Pillars Before Eden
The temple that broke the timeline.
Eleven thousand five hundred years ago—right at the end of the Ice Age—hunter-gatherers in southeastern Turkey built something impossible: a massive ritual complex of twenty-ton T-shaped pillars carved with lions, foxes, scorpions, and snakes, arranged in perfect circles. No farms. No pottery. No villages. Just monumental architecture and symbolic sophistication that textbooks said shouldn’t exist for another 5,000+ years.
Göbekli Tepe didn’t follow agriculture. It preceded it. Temple first—then everything else. Klaus Schmidt’s discovery flipped the entire “Neolithic Revolution” script on its head, and the more they dig, the weirder it gets.

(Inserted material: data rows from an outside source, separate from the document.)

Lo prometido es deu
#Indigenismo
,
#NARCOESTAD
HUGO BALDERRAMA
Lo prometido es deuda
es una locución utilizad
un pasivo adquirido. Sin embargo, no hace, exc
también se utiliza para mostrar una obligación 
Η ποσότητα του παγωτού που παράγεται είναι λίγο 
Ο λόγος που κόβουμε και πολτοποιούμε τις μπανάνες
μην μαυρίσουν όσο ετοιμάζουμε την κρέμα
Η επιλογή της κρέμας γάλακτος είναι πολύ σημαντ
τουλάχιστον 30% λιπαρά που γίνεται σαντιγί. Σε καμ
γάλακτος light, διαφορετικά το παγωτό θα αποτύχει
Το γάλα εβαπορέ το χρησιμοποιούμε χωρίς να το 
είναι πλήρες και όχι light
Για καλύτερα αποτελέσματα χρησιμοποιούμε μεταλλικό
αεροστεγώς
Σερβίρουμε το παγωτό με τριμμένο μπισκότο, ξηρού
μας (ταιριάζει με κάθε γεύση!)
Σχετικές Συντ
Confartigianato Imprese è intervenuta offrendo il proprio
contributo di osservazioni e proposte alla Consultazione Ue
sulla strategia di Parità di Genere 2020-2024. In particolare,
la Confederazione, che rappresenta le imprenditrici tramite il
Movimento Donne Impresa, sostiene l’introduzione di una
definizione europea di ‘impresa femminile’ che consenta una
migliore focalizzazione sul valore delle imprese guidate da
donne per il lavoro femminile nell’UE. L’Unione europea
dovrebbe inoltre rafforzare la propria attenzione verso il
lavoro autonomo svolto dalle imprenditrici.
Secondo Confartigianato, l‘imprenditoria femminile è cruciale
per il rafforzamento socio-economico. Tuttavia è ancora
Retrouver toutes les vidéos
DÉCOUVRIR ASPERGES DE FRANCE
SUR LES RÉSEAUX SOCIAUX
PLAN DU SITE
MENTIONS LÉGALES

This hill sits in the exact region the Old Testament places the dawn of civilization: near the headwaters of the Tigris and Euphrates, the neighborhood of Eden, and Abraham’s Haran. The carvings and ritual patterns echo Genesis in ways that make both secular skeptics and rigid literalists squirm.
Nash Rockwell cuts through the academic priesthood with primary evidence, excavation reports, and unapologetic questions: What if this wasn’t an anomaly? What if it’s a memory? What if the stones preserve something older than the approved story?
For anyone who’s ever suspected the official timeline of human history was too neat, too linear, and too convenient—this is your receipts. The hill shouldn’t exist. But it does. And once you see what’s actually there, you can’t unsee it.
Civilization didn’t start with farming. It started with something far older.